*TASK ITEM*
Copy out every line of the data that has the word "tričku" somewhere in it.

*DATASET ENTRIES*
BEGIN

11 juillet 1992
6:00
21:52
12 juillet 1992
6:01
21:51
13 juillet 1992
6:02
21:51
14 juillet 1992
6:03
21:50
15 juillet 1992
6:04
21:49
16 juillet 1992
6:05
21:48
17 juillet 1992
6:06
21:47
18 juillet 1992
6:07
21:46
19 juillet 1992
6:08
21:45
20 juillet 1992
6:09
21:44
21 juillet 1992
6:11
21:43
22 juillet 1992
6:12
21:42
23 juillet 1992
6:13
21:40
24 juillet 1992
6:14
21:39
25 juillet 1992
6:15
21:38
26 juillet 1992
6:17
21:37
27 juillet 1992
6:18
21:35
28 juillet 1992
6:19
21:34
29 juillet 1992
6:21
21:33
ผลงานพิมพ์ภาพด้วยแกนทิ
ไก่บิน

END
BEGIN

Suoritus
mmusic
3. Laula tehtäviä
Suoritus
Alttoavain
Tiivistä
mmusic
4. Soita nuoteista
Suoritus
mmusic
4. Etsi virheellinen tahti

END
BEGIN

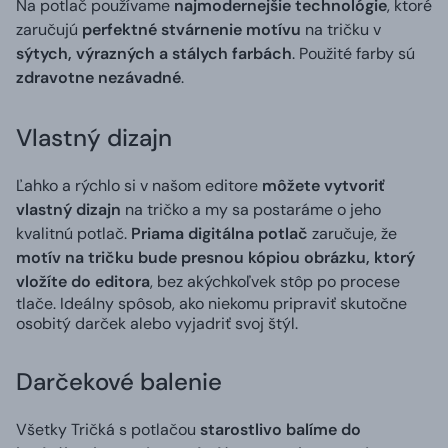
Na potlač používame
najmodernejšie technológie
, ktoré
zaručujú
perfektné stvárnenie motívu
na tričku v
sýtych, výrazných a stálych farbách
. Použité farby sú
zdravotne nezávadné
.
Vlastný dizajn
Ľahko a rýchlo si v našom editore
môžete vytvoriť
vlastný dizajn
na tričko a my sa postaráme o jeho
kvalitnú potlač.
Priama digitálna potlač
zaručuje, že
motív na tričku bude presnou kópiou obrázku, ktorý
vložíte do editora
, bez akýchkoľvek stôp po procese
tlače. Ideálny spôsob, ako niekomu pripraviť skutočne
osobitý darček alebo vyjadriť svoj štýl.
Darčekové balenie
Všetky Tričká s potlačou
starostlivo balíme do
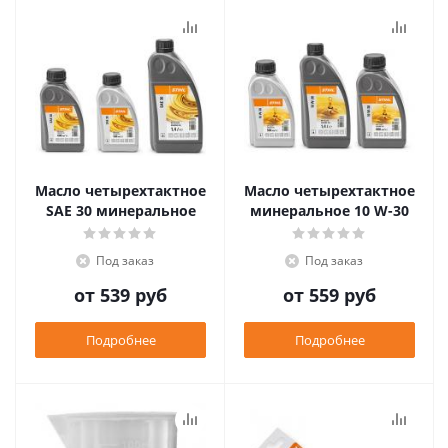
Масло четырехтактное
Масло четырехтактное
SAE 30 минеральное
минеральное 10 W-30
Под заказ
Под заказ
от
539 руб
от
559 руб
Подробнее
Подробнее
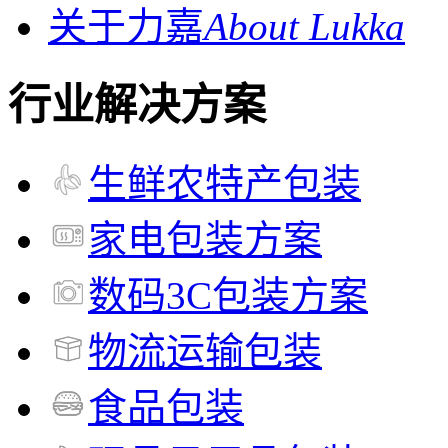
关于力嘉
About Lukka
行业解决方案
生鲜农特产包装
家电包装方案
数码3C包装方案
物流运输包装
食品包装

END

*SOLUTION*
na tričku v
motív na tričku bude presnou kópiou obrázku, ktorý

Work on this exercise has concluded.